I don’t know on LG or your tv, but I believe part of the tracking that could be done is tracking what’s being shown on the screen and relaying that.

No idea what they do or yours in particular. But something to consider

There are other virtues of a dumb TV. Simplicity is probably the best reason for wanting one.

If you're getting a dumb TV because it stays off your network, but then get ipTV dongles and boxes for it, then you effectively have a smart TV on the network.

I have one and like it a lot. The remote control is beautifully simple. There is no complicated menu structure; it took all of five minutes to go through all the screens, to discover all that can be tweaked. The remote has dedicated buttons for switching among the HDMI inputs: power it on and hit the button for the input that you want.

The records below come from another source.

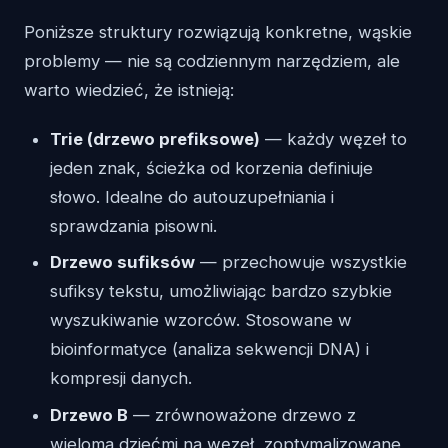
Poniższe struktury rozwiązują konkretne, wąskie
problemy — nie są codziennym narzędziem, ale
warto wiedzieć, że istnieją:
Trie (drzewo prefiksowe)
— każdy węzeł to
jeden znak, ścieżka od korzenia definiuje
słowo. Idealne do autouzupełniania i
sprawdzania pisowni.
Drzewo sufiksów
— przechowuje wszystkie
sufiksy tekstu, umożliwiając bardzo szybkie
wyszukiwanie wzorców. Stosowane w
bioinformatyce (analiza sekwencji DNA) i
kompresji danych.
Drzewo B
— zrównoważone drzewo z
wieloma dziećmi na węzeł, zoptymalizowane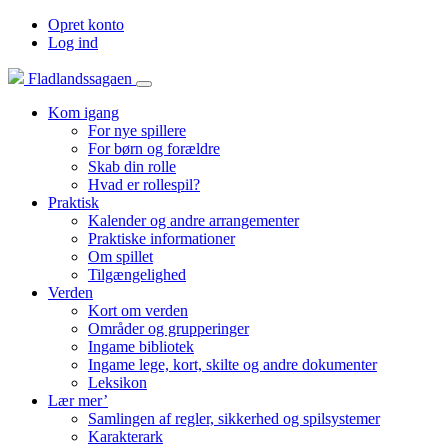
Opret konto
Log ind
Fladlandssagaen
Kom igang
For nye spillere
For børn og forældre
Skab din rolle
Hvad er rollespil?
Praktisk
Kalender og andre arrangementer
Praktiske informationer
Om spillet
Tilgængelighed
Verden
Kort om verden
Områder og grupperinger
Ingame bibliotek
Ingame lege, kort, skilte og andre dokumenter
Leksikon
Lær mer’
Samlingen af regler, sikkerhed og spilsystemer
Karakterark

I like the separation: the TV is the TV, and the box or dongle is the box. You can ditch the dongle and get another one, while keeping the TV. You can take the dongle on the road and plug it into another TV wherever you are.

The dongle has its own control mechanism (own remote, or smartphone). This simplifies things. You know what is a TV setting and what is an IPTV setting, and talk to the right piece of hardware with the right remote.

There is fault isolation. If your IPTV dongle or box fries itself, then it's just the box. If it's integrated into the TV, then the whole TV is toast.

You can ditch the dongle/box in a few years and upgrade to different/newer one, while keeping the TV. If you're happy with the size, colors and resolution, and the thing works, there is no need to update it. It will work fine with whatever you're interested in four years from now.

The relationship between the smarts and tv are sometimes underrated. It's one less connection to act up. When adjusting picture settings there aren't two independent layers of settings that don't interact with each other.

I was in the dumb tv camp, but I think having all my settings in one menu has converted me a bit.

If you're plugging in a roku or fire anyway just get a roku or fire tv and avoid the extra complexity of the interface handshake.

Far from it. The problem with smart TVs is that they provide an inferior experience to a dumb TV.

They have sluggish menu systems, are slow to switch between inputs and startup times frequently measured in 10s of seconds. Compare that to dumb TVs that switch on in less than 2 seconds and respond immediately.

Then there’s of course the ads and spying that you can avoid by not letting it on the network.

I second this. Every smart TV I've used has had an annoying "bootup" time, between 2-5 seconds, just to display the menus. Dumb TVs I've used have all displayed a menu in < 1 second.
I had the pleasure of using one in an airbnb that wouldn't allow you to change volume during the first 5 seconds. It would also not boot up on the previous input, so could be quite noisy with no recourse.
I never noticed any latency problem with my LG, I think that WebOs is quite nice. Though I really use it only for streaming, I can’t really speak about the normal TV.
Haven't read the article but as in the title, you shouldn't look to get the best dumb tv. Look for the best tv you can get, and see if you can make it a dumb one.
I’ve had good luck with sceptre brand TVs. They are no frills and cheap. Plug in a $30 roku and hook it up to some decent speakers and you are good to go. I’ve had two of them going on 8 years strong now. Loads of connectivity to. From vga to dvi to component/composite, 1/8” audio in/out, spdif, hdmi, etc, etc.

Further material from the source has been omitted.